En France, l’École des hautes études en santé publique propose une formation «Changement climatique, transitions et santé», liée au programme «Décarboner la Santé» du très actif think tank Shift Project.
Un signe frappant: l’Académie suisse des sciences naturelles a publié en 2020 un rapport sur les subventions dommageables à la biodiversité! [5]. Extrait: «L’état de la biodiversité est critique. Cette situation est notamment imputable aux multiples subventions et incitations financières négatives des pouvoirs publics. L’étude a identifié 162 subventions dommageables». Un langage nouveau, qui repose la problématique des ­externalités négatives de ce que nous faisons, souvent grossièrement négligées. Ce qui correspond intimement à notre règle «D’abord ne pas nuire». Si cette orientation peut faire froncer un inconditionnel de la liberté, il s’agit ici de réfléchir à des usages contre-­productifs des deniers publics, pas d’empêcher la ­recherche. Renoncer à subventionner des travaux qui nuisent au milieu vivant – et donc à la qualité de vie de toutes et tous – est judicieux et nécessaire.

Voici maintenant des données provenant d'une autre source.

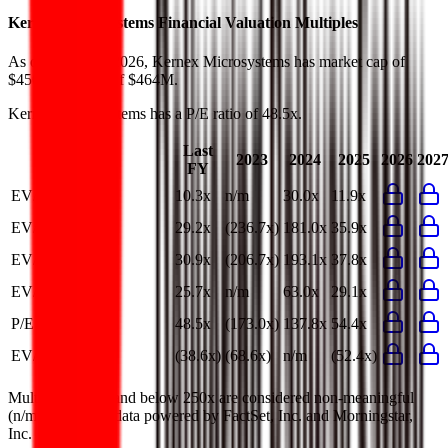
Kernex Microsystems
Financial Valuation Multiples
As of August 6, 2026, Kernex Microsystems has market cap of
$450M and EV of $464M.
Kernex Microsystems
has a P/E ratio of
48.5x
.
Last
2023
2024
2025
2026
202
FY
EV/Revenue
10.3x
n/m
30.0x
11.9x
EV/EBITDA
29.2x
(236.7x)
181.0x
35.9x
EV/EBIT
30.9x
(206.7x)
193.1x
37.8x
EV/Gross Profit
25.7x
n/m
63.0x
29.1x
P/E
48.5x
(173.0x)
137.8x
54.4x
EV/FCF
(38.6x)
(68.6x)
n/m
(52.4x)
Multiples above and below 250x are considered non-meaningful
(n/m). Valuation data powered by FactSet, Inc. and Morningstar,
Inc.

La sobriété énergétique doit faire partie des piliers de l’activité médico-sanitaire. L’innovation permettra certaines avancées, mais il ne faut pas se reposer sur cet espoir seulement, il faut faire preuve de frugalité partout où c’est imaginable.
jean.martin[at]saez.ch
1 Sommer J, et al. (dir. publ.) Revue médicale suisse, 8 mai 2019.
2 Rippstein J. «Un hôpital sur deux peut réduire de moitié son ­empreinte CO2». Bull Med Suisses. 2021;102(45):1490–2
4 Heidi.news (Genève) – Le Point santé et alimentation, 23 mars 2022
5 Swiss academies factsheets, vol. 15, No 7, 2020.